U.S. coal producers likely had a tougher fourth quarter of 2019 than many are expecting as overleveraged companies remain stressed in a relatively weak pricing environment, Ramaco Resources Inc. Executive Chairman Randall Atkins said in an interview.

The quarter will likely surprise coal investors to the downside, particularly among coal companies that were trying to sell coal not previously in the books heading into the quarter as prices dropped and bids on the buy-side vanished, the executive of the metallurgical coal producer said. Atkins predicted there would likely be "disappointing results from most of the met coal" companies in the fourth quarter of 2019.

"The consensus seems to be that the first half of the year will still be a little unsettled, and the hope is, of course, both price and demand start to firm up as the year goes along," Atkins said.

Moody's reiterated its negative outlook on the coal sector Jan. 22. The performance of U.S. coal company stocks significantly underperformed the broader market in 2019 as the coal industry continued to see additional bankruptcy reorganizations and other challenges such as climate risk.

Companies with substantial exposure to thermal coal, or even those with exposure to both metallurgical and thermal coal markets, could face difficulties with current debt loads in 2020, Atkins said.

"There are still indeed coal companies that are overlevered. I think you will find that that leverage is not a friend," Atkins said. "I don't see a very quick recovery on thermal. I see a modest recovery on met."
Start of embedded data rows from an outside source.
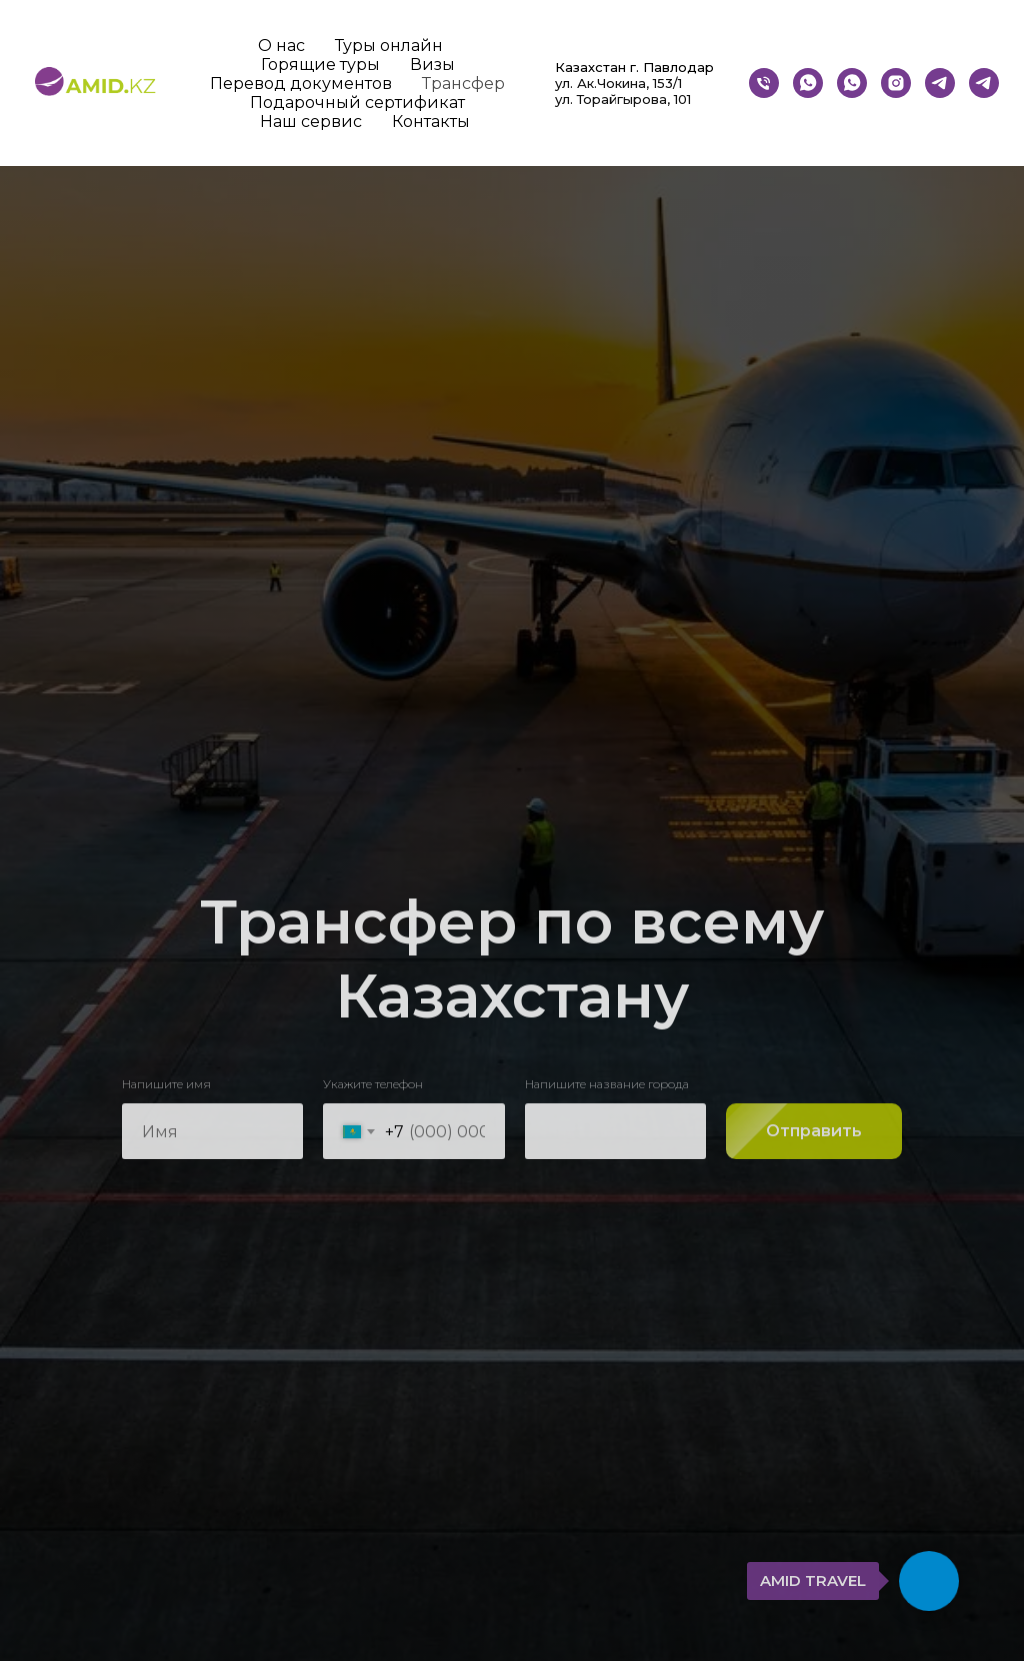  Describe the element at coordinates (311, 121) in the screenshot. I see `Наш сервис` at that location. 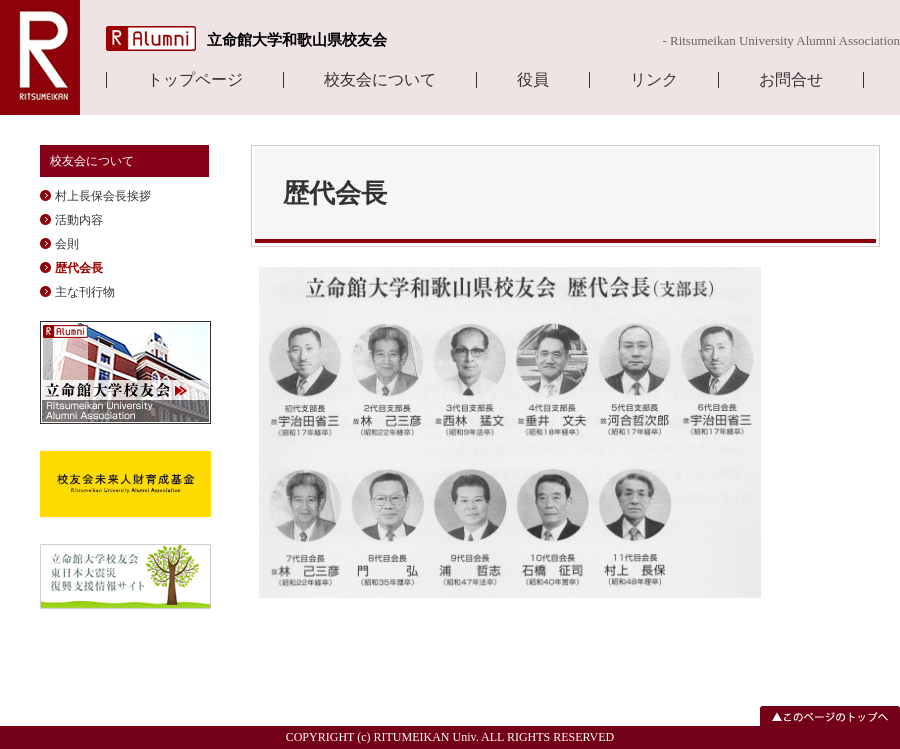  I want to click on - Ritsumeikan University Alumni Association, so click(781, 40).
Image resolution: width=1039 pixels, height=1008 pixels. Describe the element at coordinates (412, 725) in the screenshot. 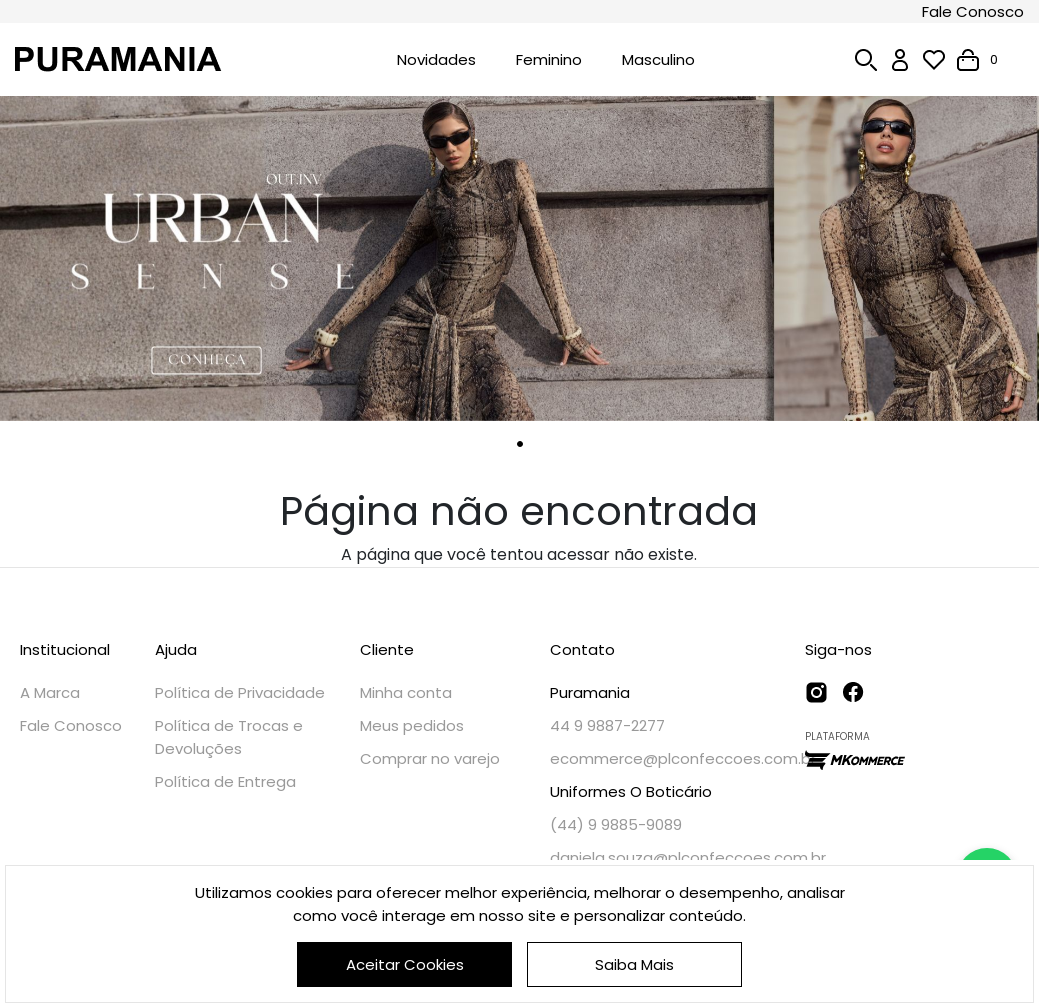 I see `Meus pedidos` at that location. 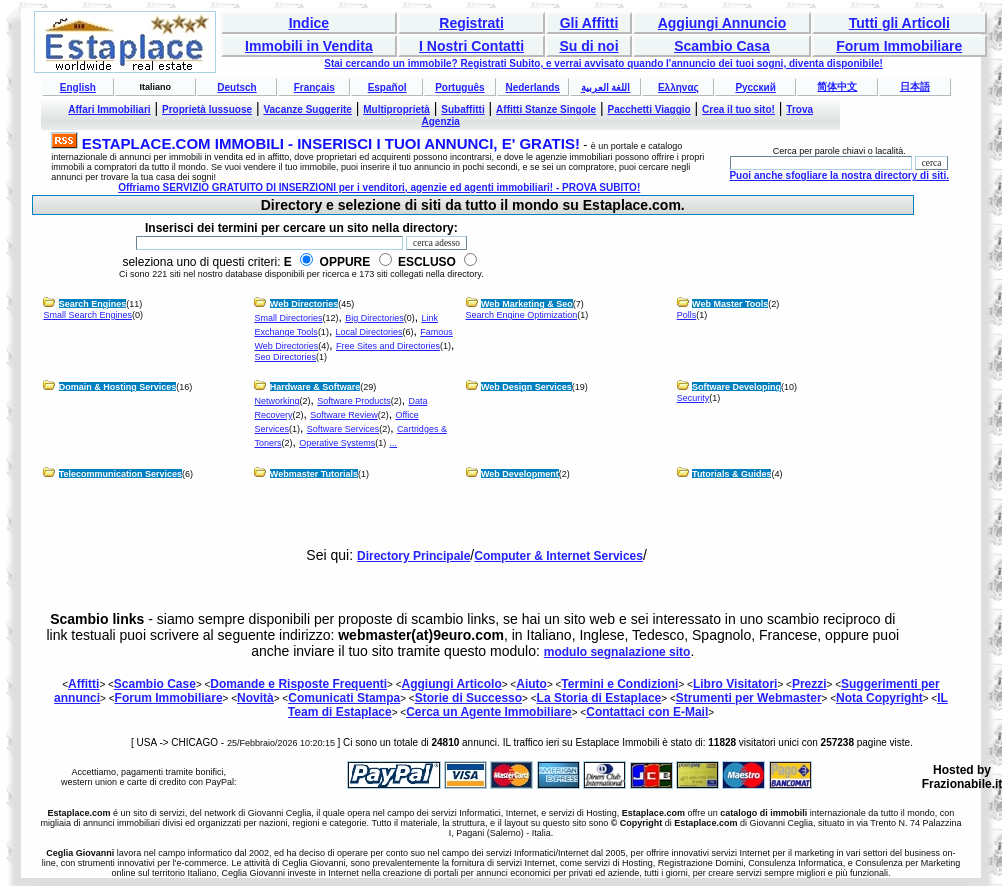  What do you see at coordinates (749, 698) in the screenshot?
I see `Strumenti per Webmaster` at bounding box center [749, 698].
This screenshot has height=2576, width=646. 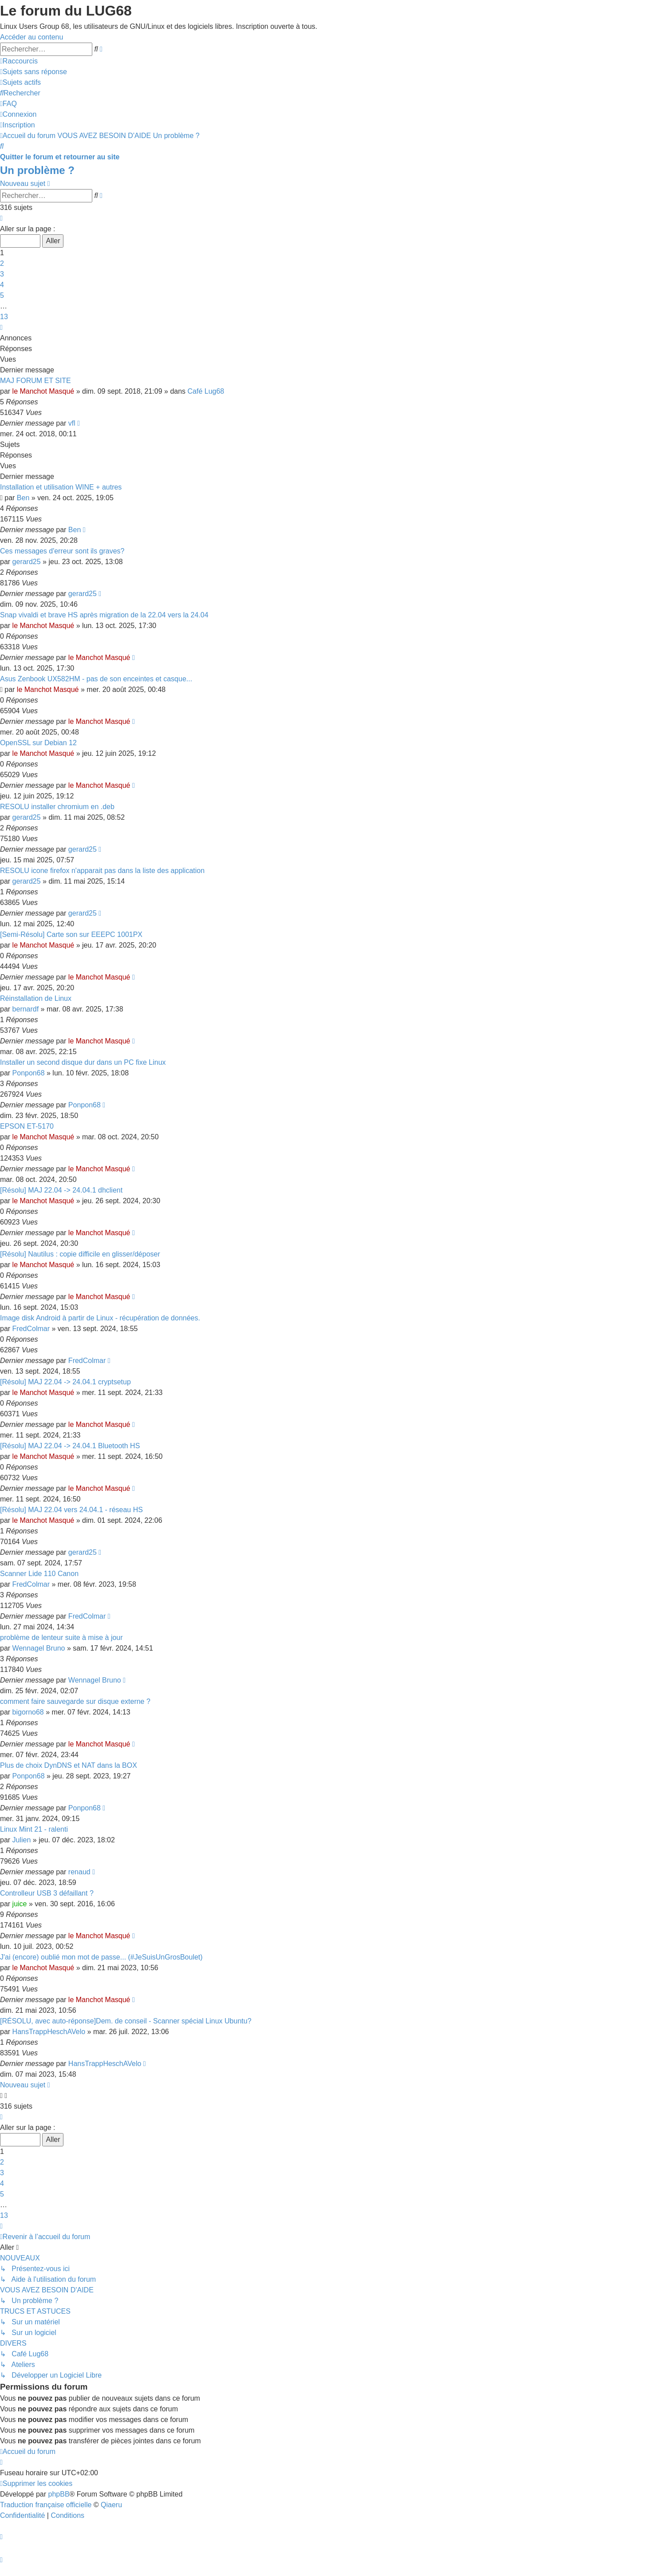 What do you see at coordinates (61, 1637) in the screenshot?
I see `problème de lenteur suite à mise à jour` at bounding box center [61, 1637].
While the domestic market is generally priced and contracted for 2020, there is some potential for recovery in other traditional steel markets, Atkins said. In the medium term, Atkins said Ramaco is comfortable with the metallurgical coal market today, but in the short term, it can face the same challenges of any commodity company.

"The met coal market is not the kind of thing that you can necessarily gauge by your wristwatch," Atkins said. "It's got much more longer-term secular trends. I'm very comfortable with the met space. Honestly, I think if you step back and look at a much longer-term perspective, I think between emerging economies and general growth in the developed world, you will have increasing demands for forms of construction."

Meanwhile, Ramaco is "always looking" for potential acquisitions to grow its portfolio and is beginning to see some opportunities crop up as other producers look to trim their asset base, the chairman added.

"A number of companies that certainly are stressed are starting to try to divest of nonstrategic assets or at least try and test the waters to see what kind of values might be available out there," Atkins said. "They're trying to raise liquidity because these are very tough times for a lot of people. Particularly those people in Appalachia that have a combination of thermal and met coal assets that are, in many cases, high-cost met coal assets."

Many of the initial assets up for sale could find it challenging to find a new home. Atkins said that while there are some exceptions, companies are now generally offering up lower-quality assets first to see if there are any bids before moving on to try selling more prized assets.

"We continue to look at a number of different types of reserve opportunities we hope are accretive to our existing operations," Atkins said, noting that his company is more interested in assets than in taking on another company and its existing debt load.